FILE PHOTO: Man walks inside national Bardo museum, in Tunis

TUNIS (Reuters) - Tunisia will soon reopen its Bardo national museum, the Culture Ministry said on Tuesday, two years after it was closed when President Kais Saied shuttered the parliament, which shares the same building.

The ministry did not give a date to reopen the Bardo, located in a historic palace and home to one of the world's most magnificent collections of ancient Roman mosaics, but said that some restoration work had been carried out.

Saied sent tanks to surround the parliament on July 25, 2021, as he seized most powers in moves his critics called a coup, closing both buildings while he rewrote the constitution and held elections to a new, far less influential, legislature.

The new parliament started work this year but there had been no firm information about reopening the national museum - one of the capital's main attractions in a country economically dependent on tourism.

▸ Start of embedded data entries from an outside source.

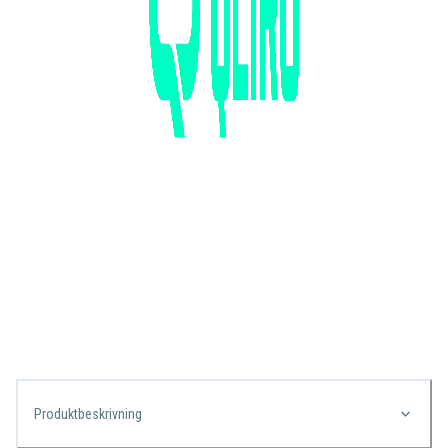
Produktbeskrivning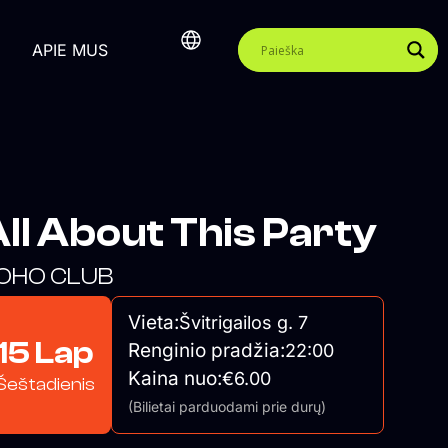
APIE MUS
ll About This Party
OHO CLUB
Vieta:
Švitrigailos g. 7
15 Lap
Renginio pradžia:
22:00
Kaina nuo:
€6.00
Šeštadienis
(Bilietai parduodami prie durų)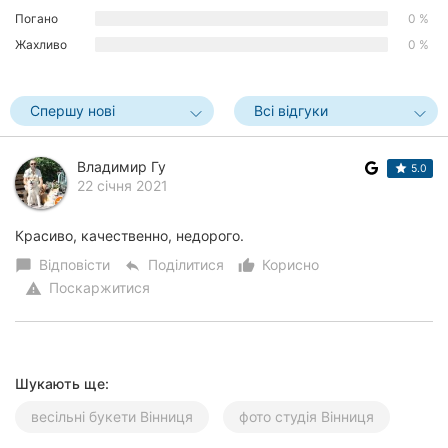
Погано
0 %
Херсон
Жахливо
0 %
Полтава
Чернігів
Спершу нові
Всі відгуки
Черкаси
Владимир Гу
5.0
22 січня 2021
Чернівці
Красиво, качественно, недорого.
Суми
Відповісти
Поділитися
Корисно
chat_bubble
reply
thumb_up_alt
Івано-
Поскаржитися
warning
Франківськ
Луцьк
Шукають ще:
Ужгород
весільні букети Вінниця
фото студія Вінниця
Карпати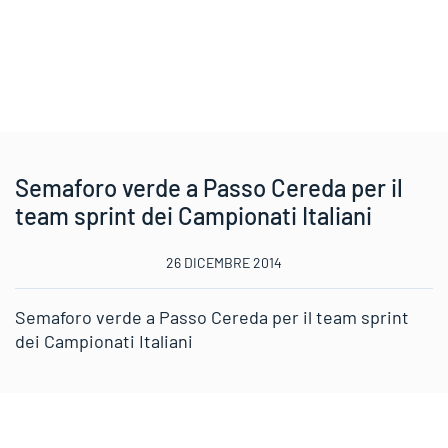
Semaforo verde a Passo Cereda per il
team sprint dei Campionati Italiani
26 DICEMBRE 2014
Semaforo verde a Passo Cereda per il team sprint
dei Campionati Italiani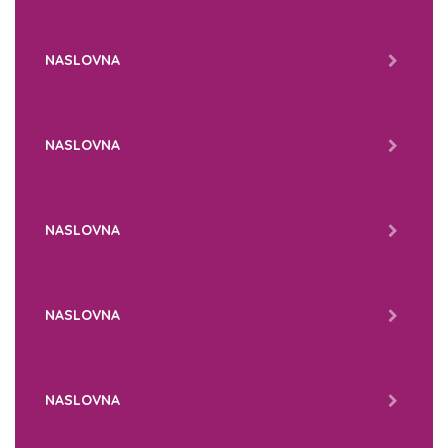
NASLOVNA
NASLOVNA
NASLOVNA
NASLOVNA
NASLOVNA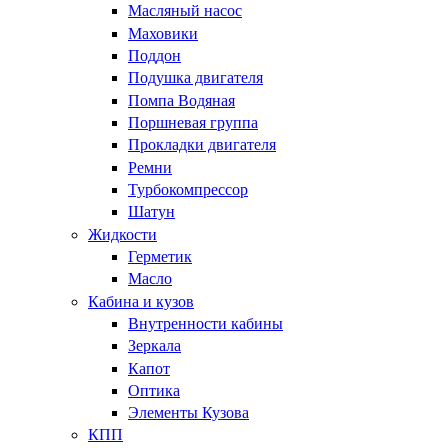
Масляный насос
Маховики
Поддон
Подушка двигателя
Помпа Водяная
Поршневая группа
Прокладки двигателя
Ремни
Турбокомпрессор
Шатун
Жидкости
Герметик
Масло
Кабина и кузов
Внутренности кабины
Зеркала
Капот
Оптика
Элементы Кузова
КПП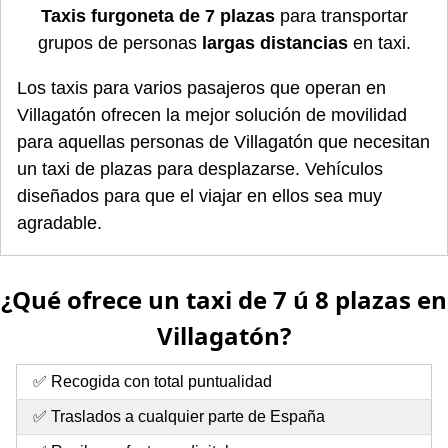
Taxis furgoneta de 7 plazas
para transportar
grupos de personas
largas distancias
en taxi.
Los taxis para varios pasajeros que operan en
Villagatón ofrecen la mejor solución de movilidad
para aquellas personas de Villagatón que necesitan
un taxi de plazas para desplazarse. Vehículos
diseñados para que el viajar en ellos sea muy
agradable.
¿Qué ofrece un taxi de 7 ú 8 plazas en
Villagatón?
✅ Recogida con total puntualidad
✅ Traslados a cualquier parte de España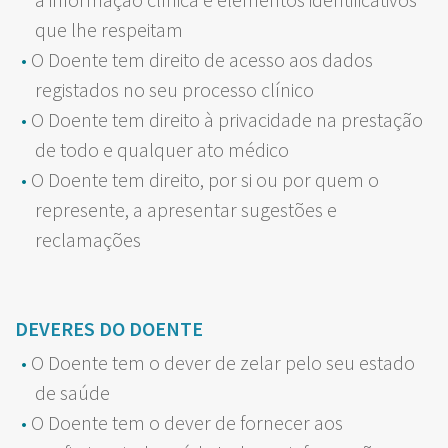
que lhe respeitam
O Doente tem direito de acesso aos dados
registados no seu processo clínico
O Doente tem direito à privacidade na prestação
de todo e qualquer ato médico
O Doente tem direito, por si ou por quem o
represente, a apresentar sugestões e
reclamações
DEVERES DO DOENTE
O Doente tem o dever de zelar pelo seu estado
de saúde
O Doente tem o dever de fornecer aos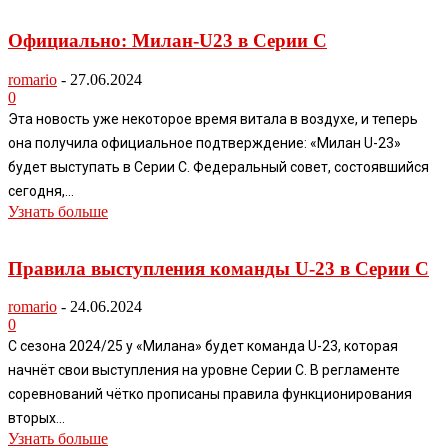
Официально: Милан-U23 в Серии C
romario
-
27.06.2024
0
Эта новость уже некоторое время витала в воздухе, и теперь
она получила официальное подтверждение: «Милан U-23»
будет выступать в Серии C. Федеральный совет, состоявшийся
сегодня,...
Узнать больше
Правила выступления команды U-23 в Серии C
romario
-
24.06.2024
0
С сезона 2024/25 у «Милана» будет команда U-23, которая
начнёт свои выступления на уровне Серии C. В регламенте
соревнований чётко прописаны правила функционирования
вторых...
Узнать больше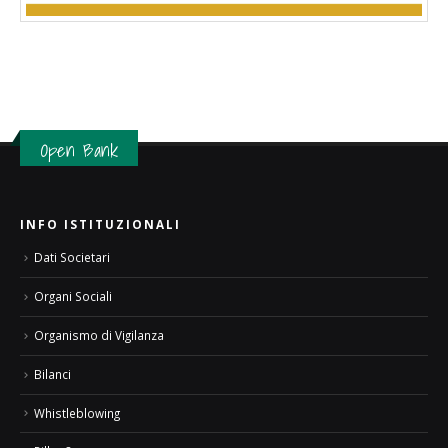
Open Bank
INFO ISTITUZIONALI
Dati Societari
Organi Sociali
Organismo di Vigilanza
Bilanci
Whistleblowing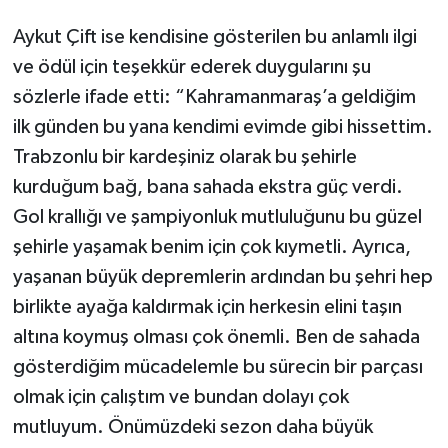
Aykut Çift ise kendisine gösterilen bu anlamlı ilgi
ve ödül için teşekkür ederek duygularını şu
sözlerle ifade etti: “Kahramanmaraş’a geldiğim
ilk günden bu yana kendimi evimde gibi hissettim.
Trabzonlu bir kardeşiniz olarak bu şehirle
kurduğum bağ, bana sahada ekstra güç verdi.
Gol krallığı ve şampiyonluk mutluluğunu bu güzel
şehirle yaşamak benim için çok kıymetli. Ayrıca,
yaşanan büyük depremlerin ardından bu şehri hep
birlikte ayağa kaldırmak için herkesin elini taşın
altına koymuş olması çok önemli. Ben de sahada
gösterdiğim mücadelemle bu sürecin bir parçası
olmak için çalıştım ve bundan dolayı çok
mutluyum. Önümüzdeki sezon daha büyük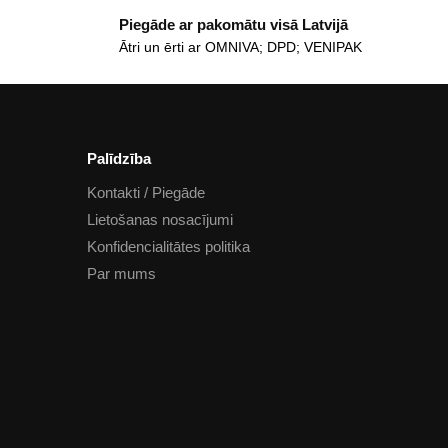
Piegāde ar pakomātu visā Latvijā
Ātri un ērti ar OMNIVA; DPD; VENIPAK
Palīdzība
Kontakti / Piegāde
Lietošanas nosacījumi
Konfidencialitātes politika
Par mums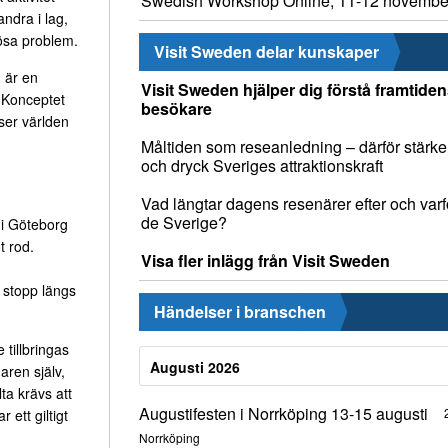
Swedish Workshop Online, 11-12 novembe
andra i lag,
ösa problem.
Visit Sweden delar kunskaper
h är en
Visit Sweden hjälper dig förstå framtide
. Konceptet
besökare
tser världen
Måltiden som reseanledning – därför stärke
och dryck Sveriges attraktionskraft
Vad längtar dagens resenärer efter och varfö
de Sverige?
 i Göteborg
t rod.
Visa fler inlägg från Visit Sweden
 stopp längs
Händelser i branschen
 tillbringas
Augusti 2026
aren själv,
a krävs att
Augustifesten i Norrköping 13-15 augusti
ett giltigt
Norrköping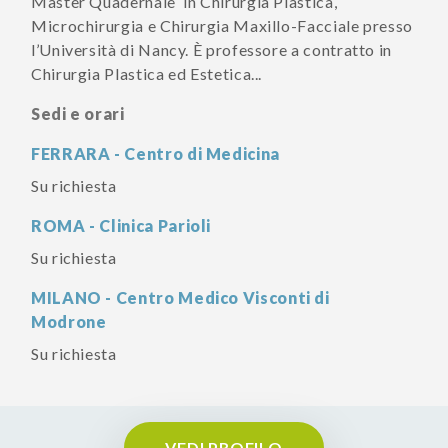
Master Quadernale in Chirurgia Plastica,
Microchirurgia e Chirurgia Maxillo-Facciale presso
l’Università di Nancy. È professore a contratto in
Chirurgia Plastica ed Estetica...
Sedi e orari
FERRARA - Centro di Medicina
Su richiesta
ROMA - Clinica Parioli
Su richiesta
MILANO - Centro Medico Visconti di
Modrone
Su richiesta
VEDI PROFILO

After Tunisia's 2011 revolution the parliament had emerged under the new democratic system as the most powerful elected body and its arcade-ringed chamber became home to some of the most open political debate of any Arab country.

However, many Tunisians came to blame parliament and the main political parties for years of economic stagnation and government paralysis as a succession of coalition governments failed to bring prosperity.

In 2015 an attack by Islamist militants targeted visitors to the Bardo, killing more than 20 people in the building and its environs soon after completing a major renovation.

Enormous mosaics with rich details and vivid colours are displayed throughout the museum including ones showing the Roman sea god Neptune, hunting scenes and spectacular arrays of sea life.

As the home of ancient Carthage and its Punic culture, and as a major Roman colony that helped provide the empire with food, Tunisia is awash with classical-era sites and archaeological remains.

The Bardo mosaics, along with others in the museums at Sousse and by the amphitheatre at El-Djem, are taken from the luxurious villas built during the Roman era and into late antiquity.